Wasilewski a prolongé, Anderlecht est sorti sans casse du mercato d’hiver. Satisfait, Herman Van Holsbeeck fait le point

ANDERLECHT La fin du mercato d’hiver fait peur à tous les dirigeants. Mais à part Polak, parti pour 2,5 millions à Wolfsbourg, selon Herman Van Holsbeeck, personne n’a quitté Anderlecht. Même pas Romelu Lukaku. “Pourtant Chelsea voulait l’acheter cet hiver , déclarait Herman Van Holsbeeck à Reyers Laat à Canvas, hier soir. On a dit non. Il n’est pas prêt, et nous voulons le garder encore une à deux saisons. Son prix ? 30 millions d’euros.”

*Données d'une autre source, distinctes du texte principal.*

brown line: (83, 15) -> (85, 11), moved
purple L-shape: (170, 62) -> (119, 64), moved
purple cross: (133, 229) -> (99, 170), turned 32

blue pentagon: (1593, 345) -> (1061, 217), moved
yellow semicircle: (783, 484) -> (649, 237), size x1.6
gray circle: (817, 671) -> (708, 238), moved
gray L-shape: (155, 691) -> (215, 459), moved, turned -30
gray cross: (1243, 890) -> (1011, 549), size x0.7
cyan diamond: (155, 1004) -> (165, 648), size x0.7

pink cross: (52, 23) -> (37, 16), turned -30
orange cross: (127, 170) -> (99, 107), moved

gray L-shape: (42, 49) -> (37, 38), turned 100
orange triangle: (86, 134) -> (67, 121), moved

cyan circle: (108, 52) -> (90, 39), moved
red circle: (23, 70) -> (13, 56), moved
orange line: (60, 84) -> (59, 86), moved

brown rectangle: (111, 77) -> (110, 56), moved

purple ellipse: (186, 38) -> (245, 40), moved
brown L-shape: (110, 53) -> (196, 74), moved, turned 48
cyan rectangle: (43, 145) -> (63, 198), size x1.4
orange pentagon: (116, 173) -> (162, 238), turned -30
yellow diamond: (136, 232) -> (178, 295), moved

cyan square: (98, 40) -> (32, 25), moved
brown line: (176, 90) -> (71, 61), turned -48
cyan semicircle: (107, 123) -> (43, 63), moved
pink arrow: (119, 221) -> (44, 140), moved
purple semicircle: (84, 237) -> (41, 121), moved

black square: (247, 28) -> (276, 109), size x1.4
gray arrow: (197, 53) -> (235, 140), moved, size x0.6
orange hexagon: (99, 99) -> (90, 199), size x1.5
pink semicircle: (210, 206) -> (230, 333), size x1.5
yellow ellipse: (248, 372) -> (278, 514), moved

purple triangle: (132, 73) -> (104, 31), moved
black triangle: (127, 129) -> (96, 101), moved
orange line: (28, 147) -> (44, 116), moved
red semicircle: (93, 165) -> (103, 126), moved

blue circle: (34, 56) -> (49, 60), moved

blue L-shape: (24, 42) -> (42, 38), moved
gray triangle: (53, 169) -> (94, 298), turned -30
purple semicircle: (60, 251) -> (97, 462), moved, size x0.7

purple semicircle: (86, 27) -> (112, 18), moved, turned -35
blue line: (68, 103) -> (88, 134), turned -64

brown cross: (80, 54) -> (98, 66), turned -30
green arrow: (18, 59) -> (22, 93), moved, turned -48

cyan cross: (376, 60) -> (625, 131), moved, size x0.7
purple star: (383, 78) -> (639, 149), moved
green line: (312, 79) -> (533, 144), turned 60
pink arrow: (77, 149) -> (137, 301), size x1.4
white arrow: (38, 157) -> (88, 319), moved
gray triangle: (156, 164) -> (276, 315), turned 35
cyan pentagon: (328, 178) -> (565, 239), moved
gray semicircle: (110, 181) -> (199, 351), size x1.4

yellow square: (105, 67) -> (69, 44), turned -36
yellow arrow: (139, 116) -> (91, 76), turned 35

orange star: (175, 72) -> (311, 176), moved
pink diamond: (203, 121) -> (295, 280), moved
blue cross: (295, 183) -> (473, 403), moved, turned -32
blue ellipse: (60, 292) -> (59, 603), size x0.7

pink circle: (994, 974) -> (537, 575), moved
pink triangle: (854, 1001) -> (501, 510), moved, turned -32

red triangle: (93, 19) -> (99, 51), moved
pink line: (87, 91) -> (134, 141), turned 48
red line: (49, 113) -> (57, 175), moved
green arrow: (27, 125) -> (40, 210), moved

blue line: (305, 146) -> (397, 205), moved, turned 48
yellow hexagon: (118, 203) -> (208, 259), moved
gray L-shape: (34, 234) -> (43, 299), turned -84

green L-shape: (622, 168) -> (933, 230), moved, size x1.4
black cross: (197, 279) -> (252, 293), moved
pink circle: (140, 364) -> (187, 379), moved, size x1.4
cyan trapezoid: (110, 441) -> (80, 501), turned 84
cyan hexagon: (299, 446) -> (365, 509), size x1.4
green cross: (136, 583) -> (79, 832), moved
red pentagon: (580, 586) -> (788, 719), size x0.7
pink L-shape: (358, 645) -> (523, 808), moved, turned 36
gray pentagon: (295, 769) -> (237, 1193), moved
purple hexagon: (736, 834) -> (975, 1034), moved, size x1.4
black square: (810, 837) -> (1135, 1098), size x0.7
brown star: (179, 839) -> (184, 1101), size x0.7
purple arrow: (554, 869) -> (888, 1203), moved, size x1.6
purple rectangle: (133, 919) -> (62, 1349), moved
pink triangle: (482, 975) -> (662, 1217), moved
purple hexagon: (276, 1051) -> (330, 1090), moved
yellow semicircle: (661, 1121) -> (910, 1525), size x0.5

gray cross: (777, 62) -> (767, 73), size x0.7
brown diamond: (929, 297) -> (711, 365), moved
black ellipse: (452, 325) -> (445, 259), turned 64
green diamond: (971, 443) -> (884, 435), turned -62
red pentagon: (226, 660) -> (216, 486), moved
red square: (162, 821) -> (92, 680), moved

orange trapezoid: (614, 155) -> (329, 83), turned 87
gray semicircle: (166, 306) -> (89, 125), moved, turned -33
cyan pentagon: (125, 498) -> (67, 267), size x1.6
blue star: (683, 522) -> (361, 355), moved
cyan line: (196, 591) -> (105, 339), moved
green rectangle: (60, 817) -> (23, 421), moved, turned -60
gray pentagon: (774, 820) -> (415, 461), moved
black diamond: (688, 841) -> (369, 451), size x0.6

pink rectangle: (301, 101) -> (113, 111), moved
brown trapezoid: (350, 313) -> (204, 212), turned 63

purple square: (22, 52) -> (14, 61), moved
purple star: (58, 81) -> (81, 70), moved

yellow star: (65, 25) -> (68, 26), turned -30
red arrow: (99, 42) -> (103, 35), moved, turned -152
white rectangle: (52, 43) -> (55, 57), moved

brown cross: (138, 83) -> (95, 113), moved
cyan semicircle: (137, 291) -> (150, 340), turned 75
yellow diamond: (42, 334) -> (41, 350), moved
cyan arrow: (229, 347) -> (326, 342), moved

Hier, Van Holsbeeck a fait prolonger Marcin Wasilewski pour deux ans et demi, malgré les solides exigences du Polonais. “Cette prolongation est très symbolique : Marcin a livré un combat presque surhumain” , commentait HvH. “Il est devenu un monument du Sporting et restera toujours un membre de la famille anderlechtoise.”

Wasyl lui-même a participé à ce concours de louanges : “Je suis fier et heureux. Car le club m’a toujours soutenu. Je dois aussi remercier les fans : leurs chants m’ont donné beaucoup d’énergie.”

Le Polonais restera donc encore quelque temps au Sporting. Boussoufa l’imitera-t-il ? Stuttgart est toujours intéressé, mais Anderlecht aimerait qu’il signe un nouveau contrat de cinq ans, afin qu’il termine sa carrière au Sporting. “La balle est dans le camp de Boussoufa. Il décidera dans la semaine. Quel prix vaut-il ? Tout dépendra du montant des éventuelles offres. Une chose est sûre : nous ne le vendrons pas pour deux francs 50 !”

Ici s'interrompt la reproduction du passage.